[Stored items]
####################

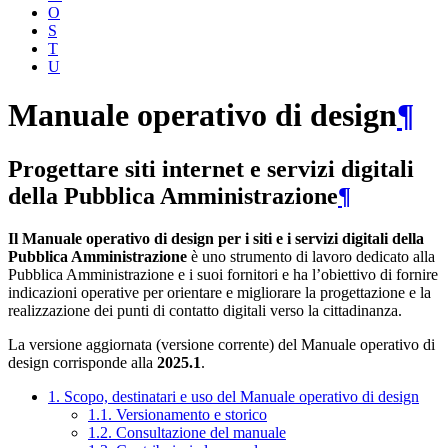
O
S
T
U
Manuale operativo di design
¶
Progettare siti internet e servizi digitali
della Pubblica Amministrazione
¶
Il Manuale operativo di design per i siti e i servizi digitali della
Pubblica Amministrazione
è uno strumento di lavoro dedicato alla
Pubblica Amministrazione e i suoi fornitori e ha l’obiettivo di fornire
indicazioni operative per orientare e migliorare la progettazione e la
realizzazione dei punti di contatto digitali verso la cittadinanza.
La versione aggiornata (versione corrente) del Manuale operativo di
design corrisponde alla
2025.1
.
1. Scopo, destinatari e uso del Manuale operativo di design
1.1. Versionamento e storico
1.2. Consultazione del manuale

####################

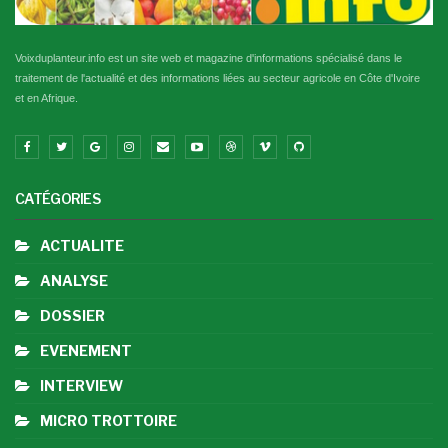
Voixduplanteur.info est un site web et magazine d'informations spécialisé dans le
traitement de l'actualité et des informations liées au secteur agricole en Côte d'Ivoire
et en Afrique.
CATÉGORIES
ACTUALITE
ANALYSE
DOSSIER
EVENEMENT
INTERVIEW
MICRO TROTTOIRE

####################

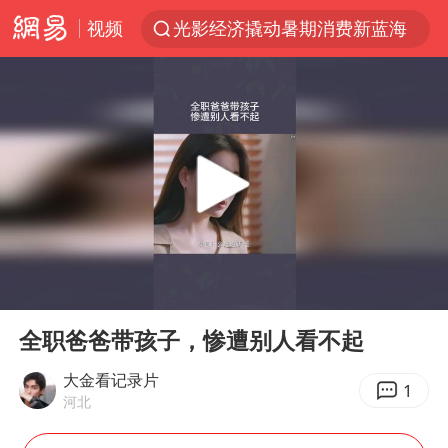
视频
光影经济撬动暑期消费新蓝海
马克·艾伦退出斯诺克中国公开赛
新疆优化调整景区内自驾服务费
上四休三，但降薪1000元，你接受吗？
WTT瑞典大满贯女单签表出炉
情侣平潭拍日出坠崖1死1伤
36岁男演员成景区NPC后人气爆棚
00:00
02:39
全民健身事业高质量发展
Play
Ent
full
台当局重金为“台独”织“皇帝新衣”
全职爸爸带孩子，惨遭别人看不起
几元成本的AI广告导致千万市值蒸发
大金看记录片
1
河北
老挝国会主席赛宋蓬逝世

####################

What the exercise asks:
Start with the line above that contains "Voixduplanteur.info est un" and stop after the line that contains "MICRO TROTTOIRE". Output those lines exactly, and only those.

Expected output:
Voixduplanteur.info est un site web et magazine d'informations spécialisé dans le
traitement de l'actualité et des informations liées au secteur agricole en Côte d'Ivoire
et en Afrique.
CATÉGORIES
ACTUALITE
ANALYSE
DOSSIER
EVENEMENT
INTERVIEW
MICRO TROTTOIRE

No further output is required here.